THE PROBLEM:
Return each line of the data below that contains the string "aman".

(Excerpts from a dataset)

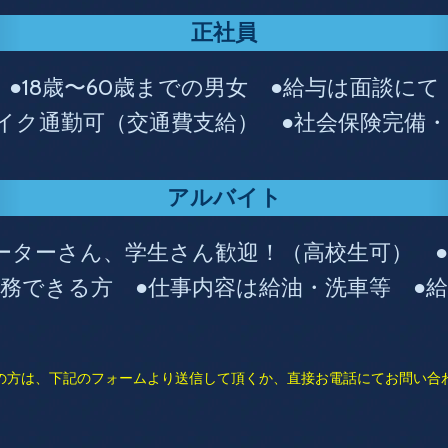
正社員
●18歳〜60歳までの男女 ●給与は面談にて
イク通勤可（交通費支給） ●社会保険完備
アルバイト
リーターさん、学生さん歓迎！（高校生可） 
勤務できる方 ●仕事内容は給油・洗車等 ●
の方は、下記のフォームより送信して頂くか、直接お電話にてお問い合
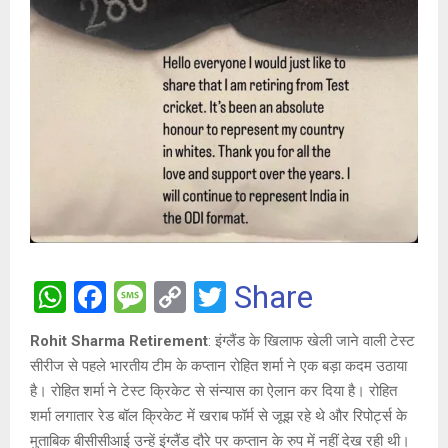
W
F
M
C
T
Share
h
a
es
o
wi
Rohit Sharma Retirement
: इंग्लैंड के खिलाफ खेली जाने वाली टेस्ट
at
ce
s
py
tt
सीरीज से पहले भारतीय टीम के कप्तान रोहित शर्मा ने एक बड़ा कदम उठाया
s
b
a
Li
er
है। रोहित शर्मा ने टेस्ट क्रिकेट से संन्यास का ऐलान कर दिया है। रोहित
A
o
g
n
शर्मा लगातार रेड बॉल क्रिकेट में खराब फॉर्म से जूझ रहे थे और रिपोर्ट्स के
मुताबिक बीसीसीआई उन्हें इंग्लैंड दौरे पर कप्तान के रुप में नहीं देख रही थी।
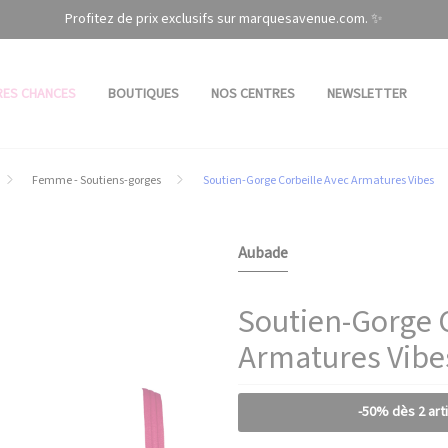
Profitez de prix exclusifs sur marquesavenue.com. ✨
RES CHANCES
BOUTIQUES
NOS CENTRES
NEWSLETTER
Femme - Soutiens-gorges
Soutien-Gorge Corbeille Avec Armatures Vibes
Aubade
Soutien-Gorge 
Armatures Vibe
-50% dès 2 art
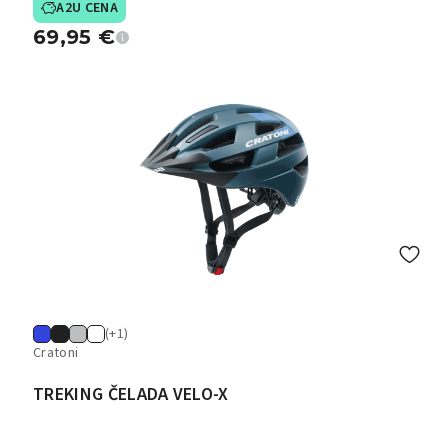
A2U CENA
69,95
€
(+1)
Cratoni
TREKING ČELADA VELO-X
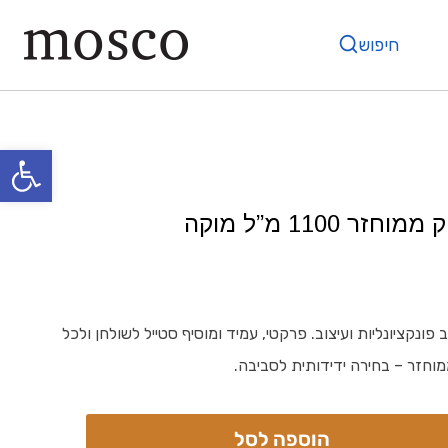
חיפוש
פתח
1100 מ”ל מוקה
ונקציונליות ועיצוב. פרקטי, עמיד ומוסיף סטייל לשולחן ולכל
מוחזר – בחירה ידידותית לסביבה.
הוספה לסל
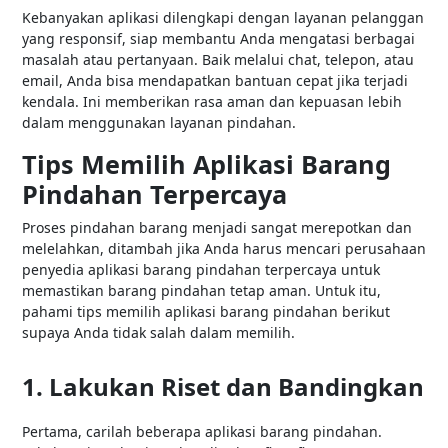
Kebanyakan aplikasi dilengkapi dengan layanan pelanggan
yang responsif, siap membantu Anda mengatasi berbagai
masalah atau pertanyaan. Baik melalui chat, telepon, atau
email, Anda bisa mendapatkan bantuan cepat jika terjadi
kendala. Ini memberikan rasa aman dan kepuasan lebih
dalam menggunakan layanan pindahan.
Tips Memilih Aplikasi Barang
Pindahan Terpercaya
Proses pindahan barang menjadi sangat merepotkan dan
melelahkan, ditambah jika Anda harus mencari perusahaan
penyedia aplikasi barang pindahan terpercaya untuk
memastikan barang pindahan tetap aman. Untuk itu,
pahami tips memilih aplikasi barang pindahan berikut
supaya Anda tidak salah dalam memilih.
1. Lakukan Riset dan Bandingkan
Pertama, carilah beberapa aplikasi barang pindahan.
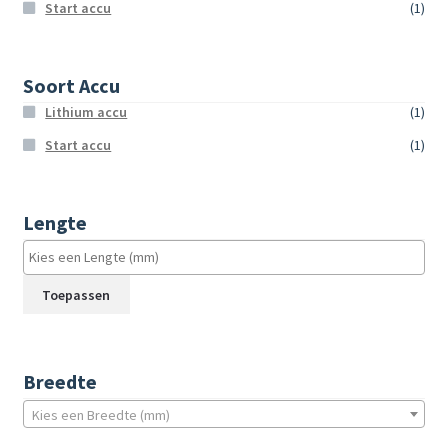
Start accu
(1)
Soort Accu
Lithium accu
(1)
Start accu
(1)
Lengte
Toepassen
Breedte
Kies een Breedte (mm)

YOUR SOLUTION:
kendala. Ini memberikan rasa aman dan kepuasan lebih
memastikan barang pindahan tetap aman. Untuk itu,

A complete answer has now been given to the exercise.